Resource contention is when multiple processes/requests compete for the same resources, whether that be memory, CPU, or disk utilization, or even access to a database table.
When there are not enough resource available, a database will not be able to finish queries as quickly, leading to tables being locked and database connections to quickly pile up while they wait for queries to complete.
As request pile up, the server ultimately reaches the maximum number of connections it is configured to handle, and simply rejects all further requests until there is room for more.
This causes any services that require access to the database to fail.
Four service outages since March 16th
GitHub says that there were four service outages that were caused by these problems, ones on March 16th, March 17th, March 22nd, and March 23rd.
On March 16th, GitHub saw increased load during peak hours and poorly written queries that caused the maximum connections to fill up and all write operations to the database failed.
“All write operations were unable to function during this outage, including git operations, webhooks, pull requests, API requests, issues, GitHub Packages, GitHub Codespaces, GitHub Actions, and GitHub Pages services,” explains the GitHub blog post.
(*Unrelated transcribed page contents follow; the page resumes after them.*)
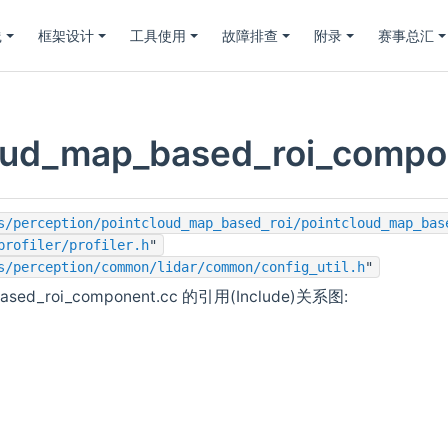
践
框架设计
工具使用
故障排查
附录
赛事总汇
loud_map_based_roi_com
s/perception/pointcloud_map_based_roi/pointcloud_map_bas
profiler/profiler.h
"
s/perception/common/lidar/common/config_util.h
"
based_roi_component.cc 的引用(Include)关系图:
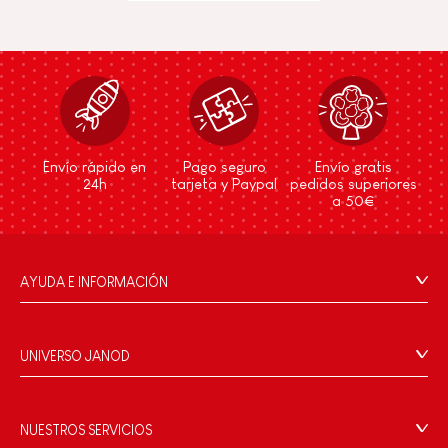
Envío rápido en
Pago seguro
Envío gratis
24h
tarjeta y Paypal
pedidos superiores
a 50€
AYUDA E INFORMACIÓN
Condiciones Generales
Preguntas más frecuentes
UNIVERSO JANOD
Contacto
La Historia
Tiendas
Nuestro savoir-faire
NUESTROS SERVICIOS
Retirada de productos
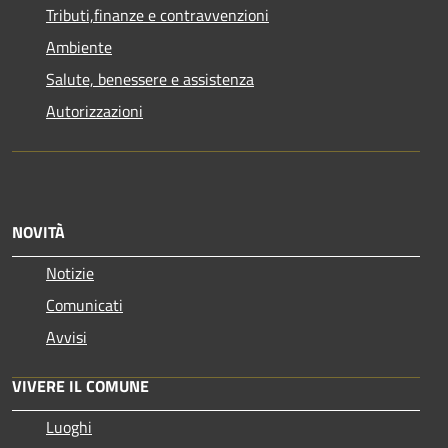
Tributi,finanze e contravvenzioni
Ambiente
Salute, benessere e assistenza
Autorizzazioni
NOVITÀ
Notizie
Comunicati
Avvisi
VIVERE IL COMUNE
Luoghi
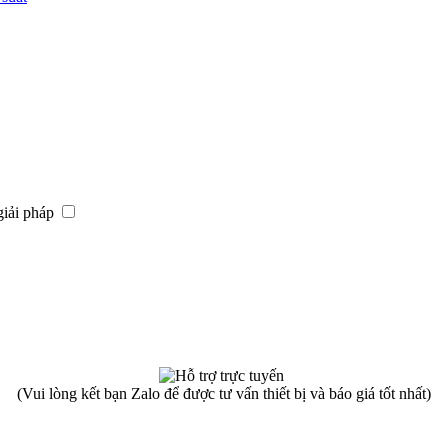
giải pháp
(Vui lòng kết bạn Zalo để được tư vấn thiết bị và báo giá tốt nhất)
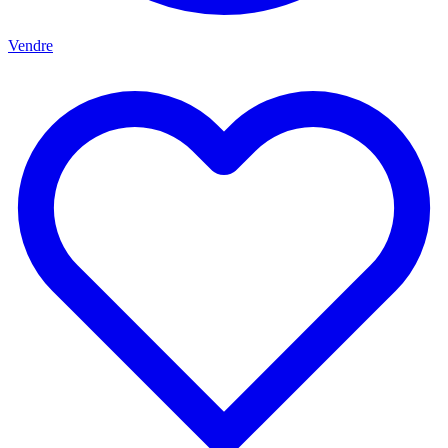
Vendre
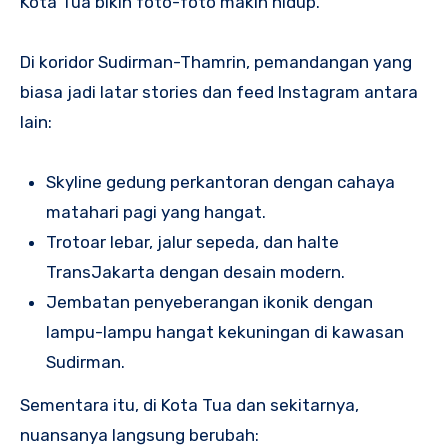
Kota Tua bikin foto-foto makin hidup.
Di koridor Sudirman-Thamrin, pemandangan yang
biasa jadi latar stories dan feed Instagram antara
lain:
Skyline gedung perkantoran dengan cahaya
matahari pagi yang hangat.
Trotoar lebar, jalur sepeda, dan halte
TransJakarta dengan desain modern.
Jembatan penyeberangan ikonik dengan
lampu-lampu hangat kekuningan di kawasan
Sudirman.
Sementara itu, di Kota Tua dan sekitarnya,
nuansanya langsung berubah:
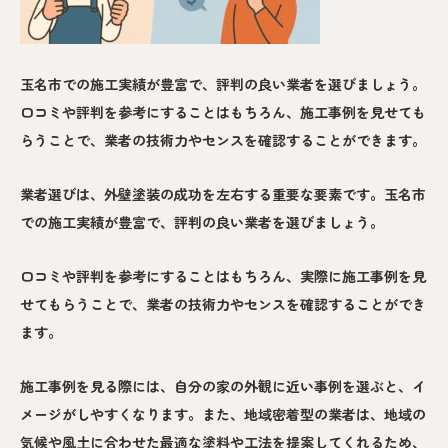
玉名市での施工実績が豊富で、評判の良い業者を選びましょう。
口コミや評判を参考にすることはもちろん、施工事例を見せても
らうことで、業者の技術力やセンスを確認することができます。
業者選びは、外壁塗装の成功を左右する重要な要素です。玉名市
での施工実績が豊富で、評判の良い業者を選びましょう。
口コミや評判を参考にすることはもちろん、実際に施工事例を見
せてもらうことで、業者の技術力やセンスを確認することができ
ます。
施工事例を見る際には、自分の家の外観に近い事例を選ぶと、イ
メージがしやすくなります。また、地域密着型の業者は、地域の
気候や風土に合わせた最適な塗料や工法を提案してくれるため、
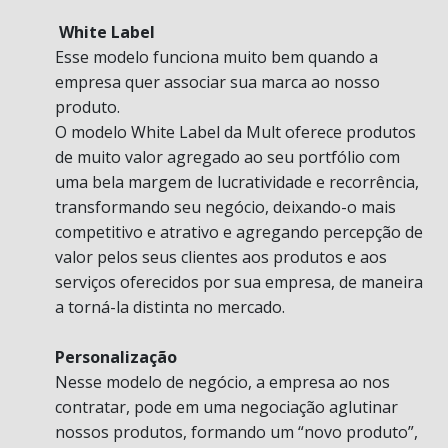
White Label
Esse modelo funciona muito bem quando a
empresa quer associar sua marca ao nosso
produto.
O modelo White Label da Mult oferece produtos
de muito valor agregado ao seu portfólio com
uma bela margem de lucratividade e recorrência,
transformando seu negócio, deixando-o mais
competitivo e atrativo e agregando percepção de
valor pelos seus clientes aos produtos e aos
serviços oferecidos por sua empresa, de maneira
a torná-la distinta no mercado.
Personalização
Nesse modelo de negócio, a empresa ao nos
contratar, pode em uma negociação aglutinar
nossos produtos, formando um “novo produto”,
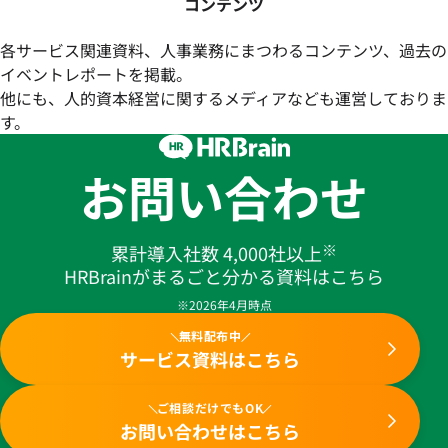
コンテンツ
各サービス関連資料、人事業務にまつわるコンテンツ、過去の
イベントレポートを掲載。
他にも、人的資本経営に関するメディアなども運営しておりま
す。
お問い合わせ
※
累計導入社数 4,000社以上
HRBrainがまるごと分かる資料はこちら
※2026年4月時点
無料配布中
サービス資料はこちら
ご相談だけでもOK
お問い合わせはこちら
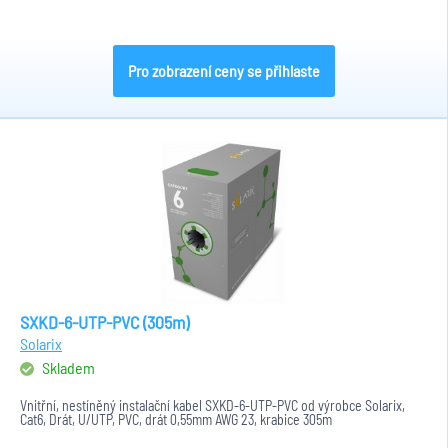
Pro zobrazení ceny se přihlaste
SXKD-6-UTP-PVC (305m)
Solarix
Skladem
Vnitřní, nestíněný instalační kabel SXKD-6-UTP-PVC od výrobce Solarix,
Cat6, Drát, U/UTP, PVC, drát 0,55mm AWG 23, krabice 305m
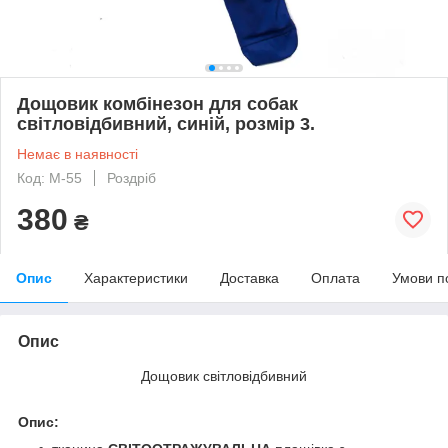
Дощовик комбінезон для собак
світловідбивний, синій, розмір 3.
Немає в наявності
Код: М-55
Роздріб
380
₴
Опис
Характеристики
Доставка
Оплата
Умови п
Опис
Дощовик світловідбивний
Опис:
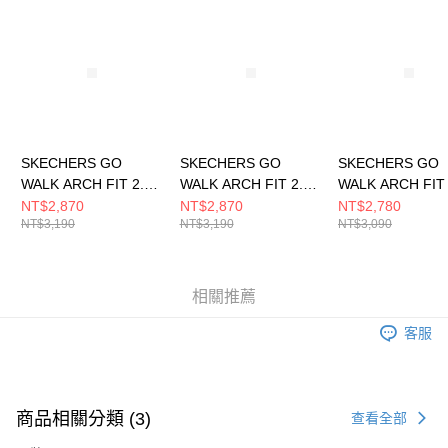
請求用戶進行身份認證。
５．嚴禁一人註冊多個帳號或使用他人資訊註冊。若發現惡意使用之情形，
恩沛科技股份有限公司將有權停止該用戶之使用額度並採取法律行動。
SKECHERS GO
SKECHERS GO
SKECHERS GO
WALK ARCH FIT 2.0
WALK ARCH FIT 2.0
WALK ARCH FIT 
男 健走鞋
男 健走鞋 216816BBK
女 健走鞋
NT$2,870
NT$2,870
NT$2,780
NT$3,190
NT$3,190
NT$3,090
216816BKW
125346WLVAQ
相關推薦
客服
商品相關分類 (3)
查看全部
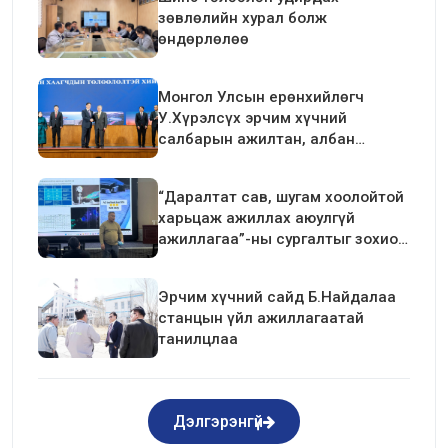
зөвлөлийн хурал болж
өндөрлөлөө
Монгол Улсын ерөнхийлөгч
У.Хүрэлсүх эрчим хүчний
салбарын ажилтан, албан
хаагчдын төлөөлөлтэй уулзалт
хийлээ
“Даралтат сав, шугам хоолойтой
харьцаж ажиллах аюулгүй
ажиллагаа”-ны сургалтыг зохион
байгуулав.
Эрчим хүчний сайд Б.Найдалаа
станцын үйл ажиллагаатай
танилцлаа
Дэлгэрэнгүй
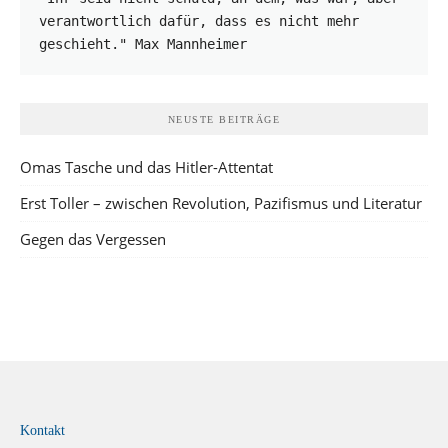
verantwortlich dafür, dass es nicht mehr 
geschieht." Max Mannheimer
NEUSTE BEITRÄGE
Omas Tasche und das Hitler-Attentat
Erst Toller – zwischen Revolution, Pazifismus und Literatur
Gegen das Vergessen
Kontakt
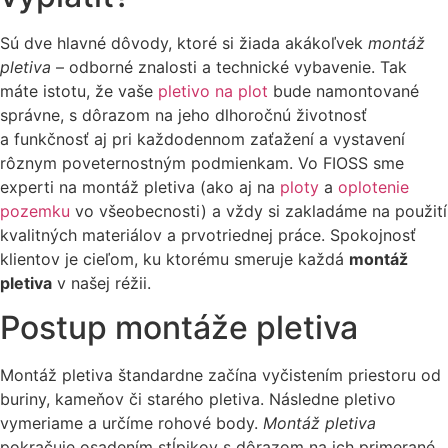
Sú dve hlavné dôvody, ktoré si žiada akákoľvek
montáž
pletiva
– odborné znalosti a technické vybavenie. Tak
máte istotu, že vaše
pletivo na plot
bude namontované
správne, s dôrazom na jeho dlhoročnú životnosť
a funkčnosť aj pri každodennom zaťažení a vystavení
rôznym poveternostným podmienkam. Vo FIOSS sme
experti na montáž pletiva (ako aj na
ploty
a
oplo
t
enie
pozemku
vo všeobecnosti) a vždy si zakladáme na použití
kvalitných materiálov a prvotriednej práce. Spokojnosť
klientov je cieľom, ku ktorému smeruje každá
montáž
pletiva
v našej réžii.
Postup montáže pletiva
Montáž pletiva štandardne začína vyčistením priestoru od
buriny, kameňov či starého pletiva. Následne pletivo
vymeriame a určíme rohové body.
Montáž pletiva
pokračuje osadením stĺpikov s dôrazom na ich primerané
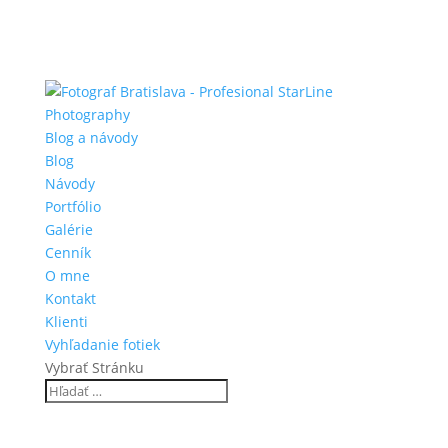
Blog a návody
Blog
Návody
Portfólio
Galérie
Cenník
O mne
Kontakt
Klienti
Vyhľadanie fotiek
Vybrať Stránku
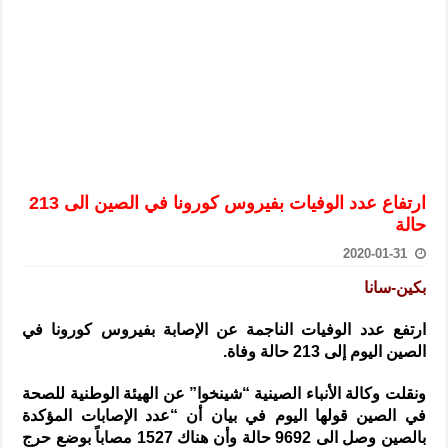
الرئيس الشرع يستقبل وفداً من أعضاء مجلسي النواب والشيوخ الأمريكي
المركزي يحذر من التعامل بالعملات الرقمية: غير قانونية وتنطوي على م
وفد من الإدارة العامة لحرس الحدود السورية يزور تركيا لبحث سبل التع
هيئة المفقودين: توثيق 63 مقبرة جماعية وخطة لإطلاق منصة رقمية وبطاقة دعم- فيديو
التربية السورية: امتحان تعويضي لطلاب المرحلة الانتقالية المتغيبين عن ا
الداخلية: منفذ تفجير حي الميسر بحلب صاحب سوابق ومدمن مخدرات
ارتفاع عدد الوفيات بفيروس كورونا في الصين الى 213
سوريا تبحث مع الإيسيسكو التعاون في البحث العلمي وحماية التراث الث
حالة
2020-01-31
بكين-سانا
ارتفع عدد الوفيات الناجمة عن الإصابة بفيروس كورونا في
الصين اليوم إلى 213 حالة وفاة.
ونقلت وكالة الأنباء الصينية “شينخوا” عن الهيئة الوطنية للصحة
في الصين قولها اليوم في بيان أن “عدد الإصابات المؤكدة
بالصين وصل الى 9692 حالة وأن هناك 1527 مصاباً بوضع حرج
The next outage was March 17th, where they saw similar issues before they could resolve the poor query performance. After failing over to other servers, they once again quickly reached their maximum connections.
On March 22nd, GitHub says that while they had applied mitigations to query performance, they were continuing to analyze them and enabled memory profiling on their database proxy. This once again led to maximum connections being reached.
Finally, yesterday, on March 23rd, they once again saw increased load causing client connections to fail. To resolve these issues, GitHub decided to throttle webhook traffic to reduce the load on their servers.
To prevent these types of outages in the future, GitHub states that they are auditing their systems during peak hours and will create performance fixes based on the results.
They are also rerouting traffic to other database to reduce load and increasing infrastructure and sharding to increase performance.
Database sharding is when large database tables are split into multiple tables that can then be stored across multiple servers. By sharding a highly used and large database into multiple smaller databases on different servers, it can increase performance and prevent intensive queries from locking the table.
GitHub states that they will share more detailed information their next Availability Report on what they are doing to prevent these types of outages in the future.